I am not sure why CNN’s Money page recently offered a piece on gay clergy, but in this era of media belt-tightening one is glad for religion news anywhere one can get it. Still a piece titled “LGBTQ clergy tackle tough issues ahead of Trump presidency” does raise the question of why it’s not in the Belief section.

Maybe it’s because the network’s “race and inequality” correspondent is covering the issue. I sure wish CNN had put a religion specialist on the story , as the assumptions in this piece make it obvious this reporter knows little about this subject.

This news feature begins as follows:

Transgender rights. Same-sex marriage. Federal protections against discrimination.
In the wake of Donald Trump's election, some of the hard won rights and protections that the LGBTQ community have gained in recent years are once again in the national spotlight.
President-elect Trump has appointed several members to top government posts that have supported so-called religious freedom laws and opposed same-sex marriage, leaving many in the LGBTQ community concerned that their civil rights hang in the balance.
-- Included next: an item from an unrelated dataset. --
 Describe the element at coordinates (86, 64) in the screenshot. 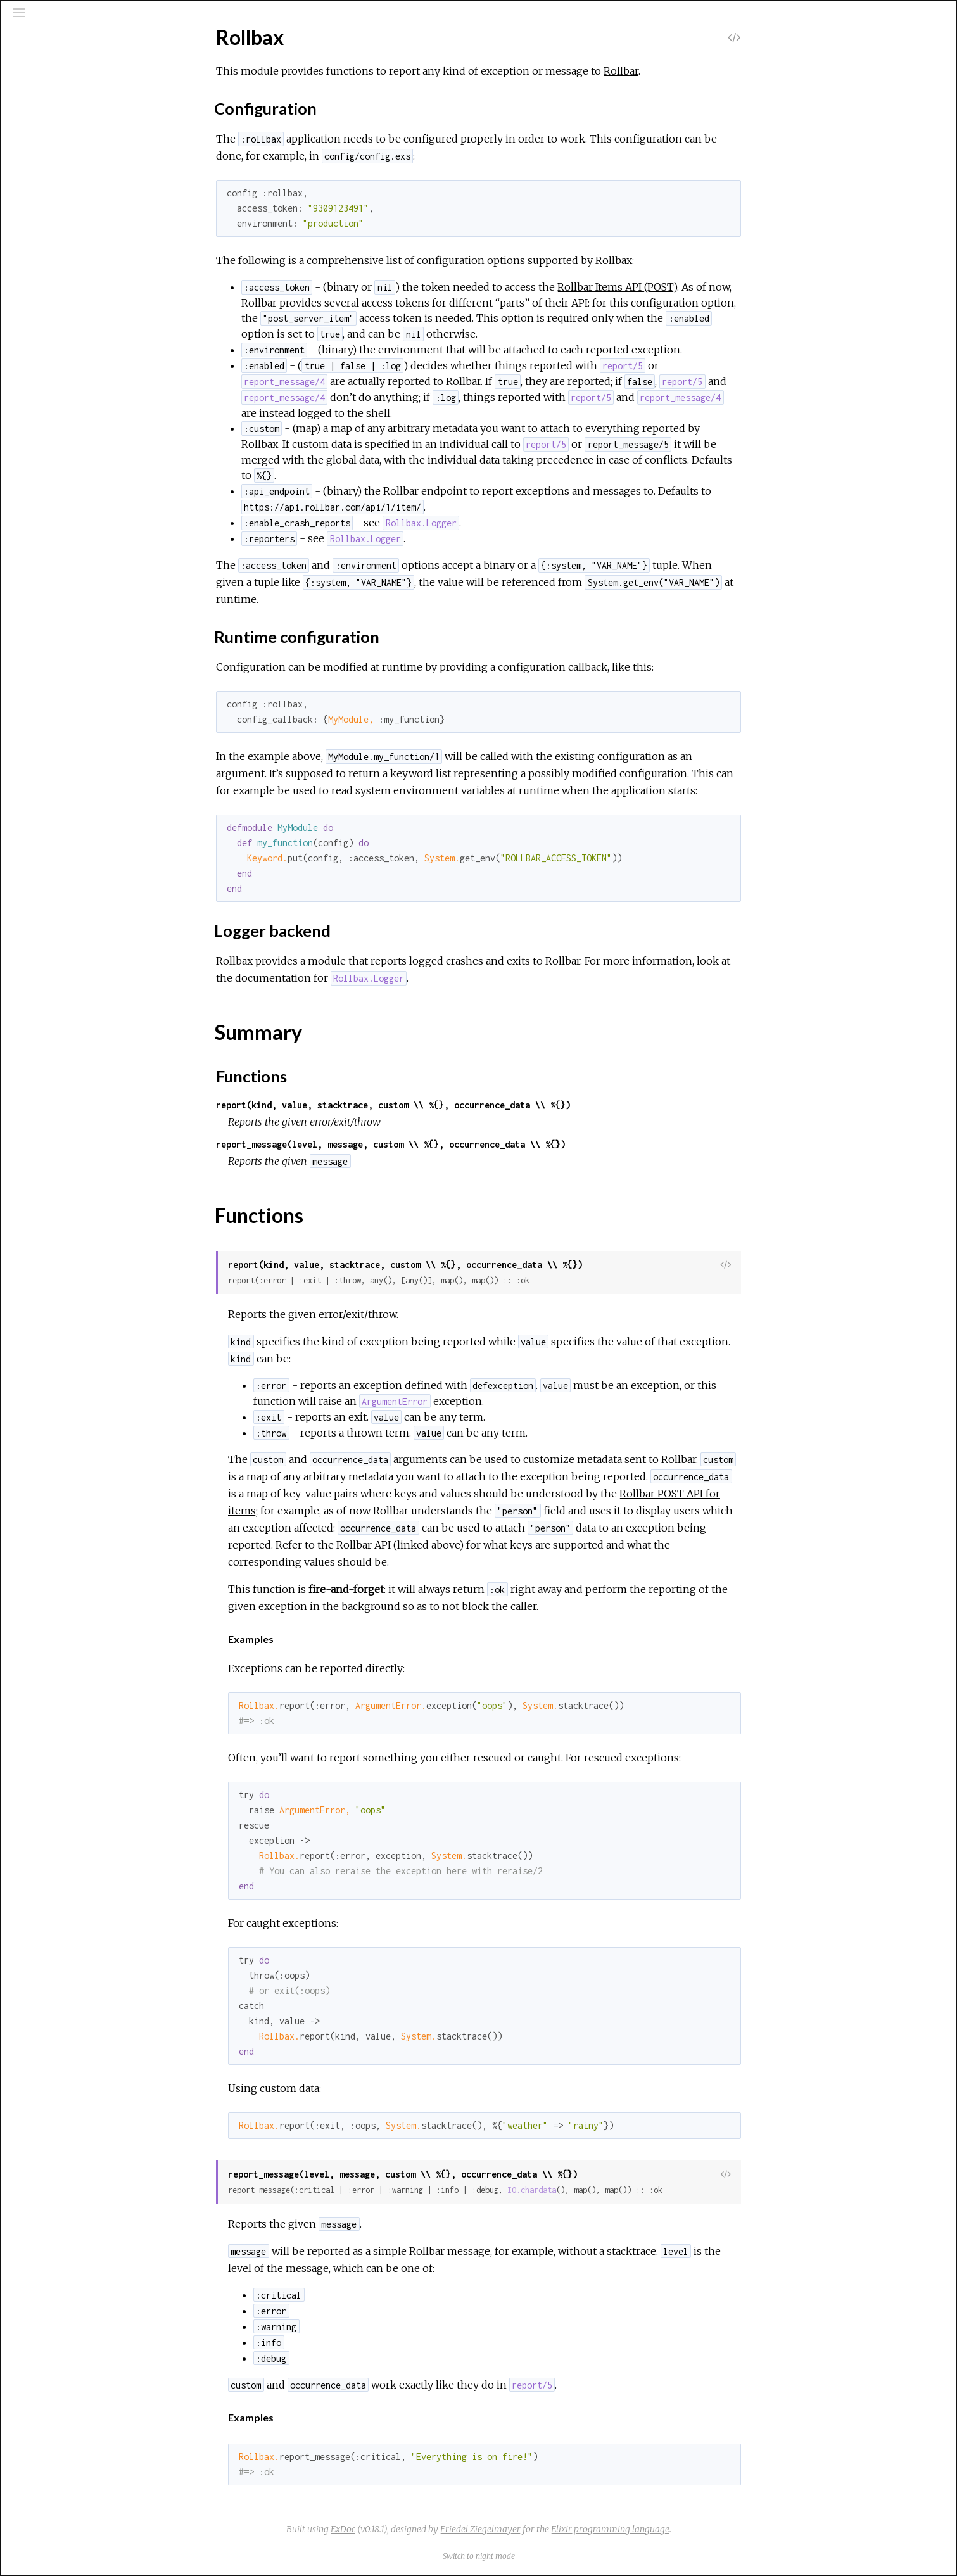 I see `[Search]` at that location.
Now Trump has said post-election that he’s “fine” with the Supreme Court’s Obergefell ruling on gay marriage, but this reporter notes that Trump could nominate a justice who will help overturn the ruling.
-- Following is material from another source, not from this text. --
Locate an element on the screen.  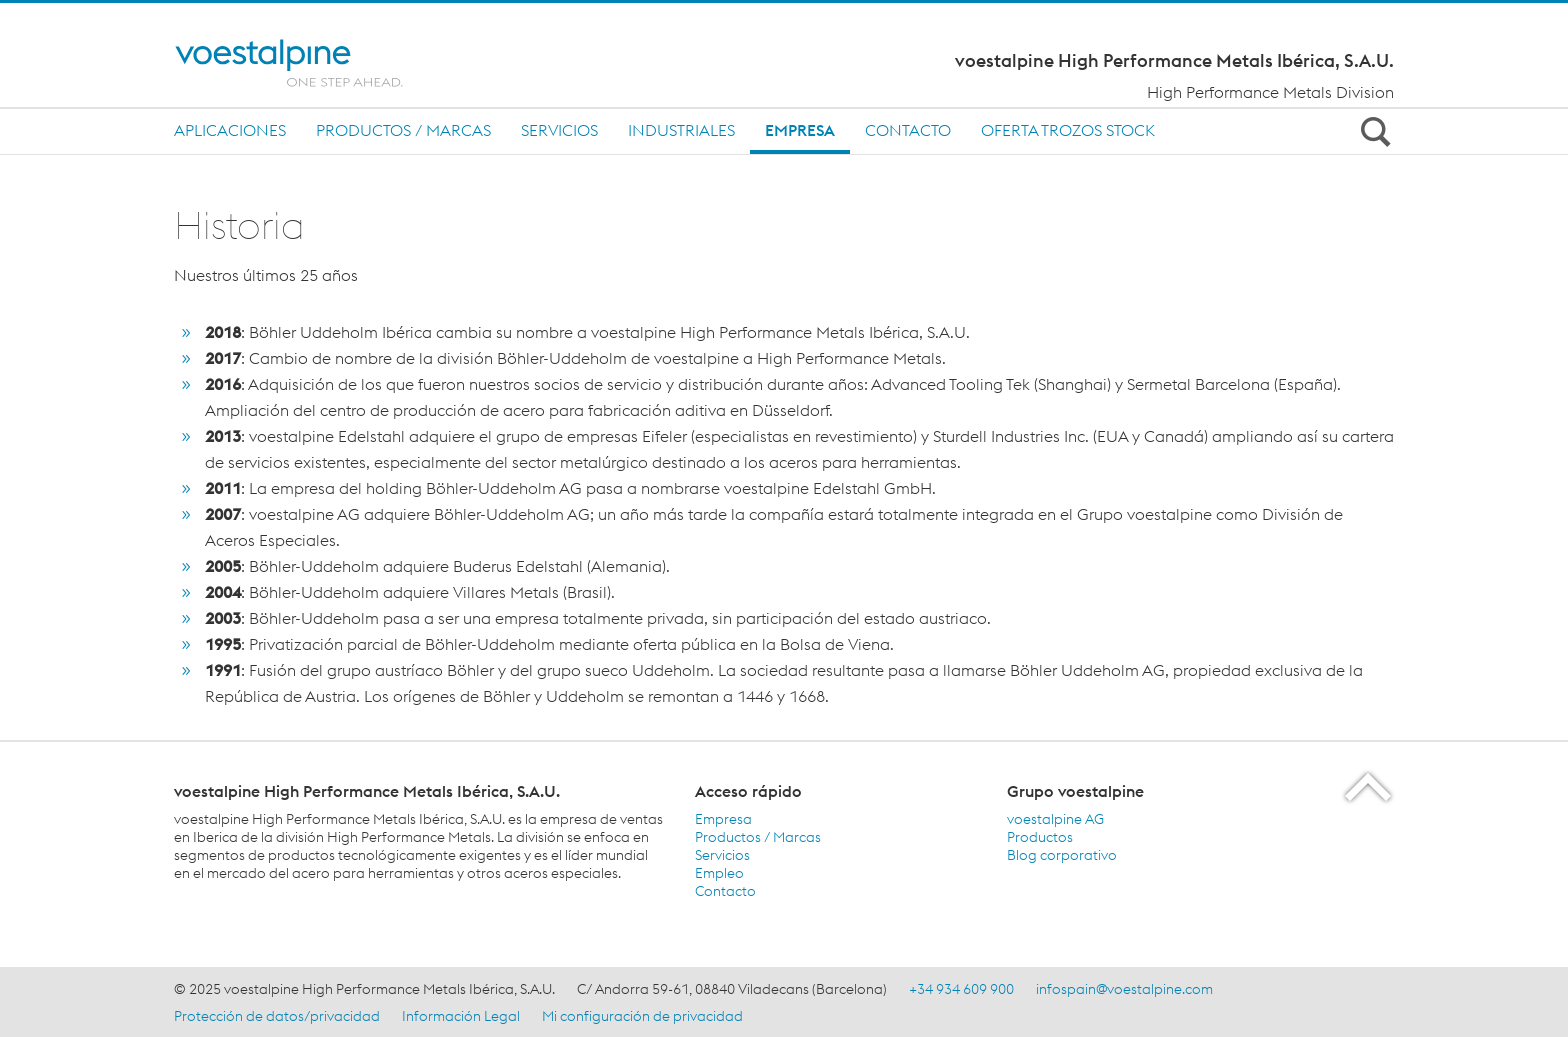 [Open Search Form] is located at coordinates (1372, 131).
The remote chance of the court, with only one change in personnel, taking that action is not brought up in the piece. The story continues:

"Rather than getting a respite we've got almost an overload of emotion because things are heating up," said Joshua Lesser, a gay rabbi in Atlanta. Rabbi Lesser is one of three openly gay clergy members CNN interviewed who say they are not only worried about their own rights, but they've been busy counseling a number of parishioners about a wide range of issues since Trump was elected.